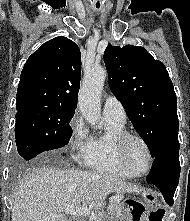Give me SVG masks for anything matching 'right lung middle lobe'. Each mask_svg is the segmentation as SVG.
Wrapping results in <instances>:
<instances>
[{"label": "right lung middle lobe", "mask_w": 190, "mask_h": 221, "mask_svg": "<svg viewBox=\"0 0 190 221\" xmlns=\"http://www.w3.org/2000/svg\"><path fill=\"white\" fill-rule=\"evenodd\" d=\"M74 110L34 107L16 113L15 138L19 155L30 160L38 154L63 147L72 135L69 122Z\"/></svg>", "instance_id": "dd1d6c3e"}]
</instances>
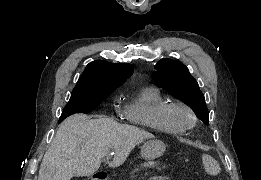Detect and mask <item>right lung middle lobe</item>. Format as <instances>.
<instances>
[{"label": "right lung middle lobe", "mask_w": 261, "mask_h": 180, "mask_svg": "<svg viewBox=\"0 0 261 180\" xmlns=\"http://www.w3.org/2000/svg\"><path fill=\"white\" fill-rule=\"evenodd\" d=\"M109 94L73 93L65 106L59 123L74 113H89L93 111Z\"/></svg>", "instance_id": "right-lung-middle-lobe-1"}]
</instances>
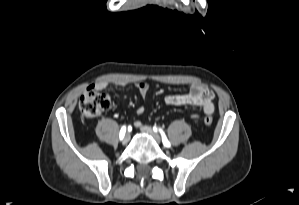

Your objective:
Transcribe every record above in full. Pictures stay out of the copy.

Solution to this problem:
Give me SVG masks for anything matching 'right lung middle lobe'. Each mask_svg is the segmentation as SVG.
Wrapping results in <instances>:
<instances>
[{"label": "right lung middle lobe", "mask_w": 190, "mask_h": 221, "mask_svg": "<svg viewBox=\"0 0 190 221\" xmlns=\"http://www.w3.org/2000/svg\"><path fill=\"white\" fill-rule=\"evenodd\" d=\"M74 110L34 107L16 113L15 138L19 155L30 160L38 154L63 147L72 135L69 122Z\"/></svg>", "instance_id": "dd1d6c3e"}]
</instances>
Detect and mask <item>right lung middle lobe</item>. Format as <instances>.
<instances>
[{"label": "right lung middle lobe", "mask_w": 261, "mask_h": 180, "mask_svg": "<svg viewBox=\"0 0 261 180\" xmlns=\"http://www.w3.org/2000/svg\"><path fill=\"white\" fill-rule=\"evenodd\" d=\"M109 94L73 93L65 106L59 123L74 113H89L93 111Z\"/></svg>", "instance_id": "right-lung-middle-lobe-1"}]
</instances>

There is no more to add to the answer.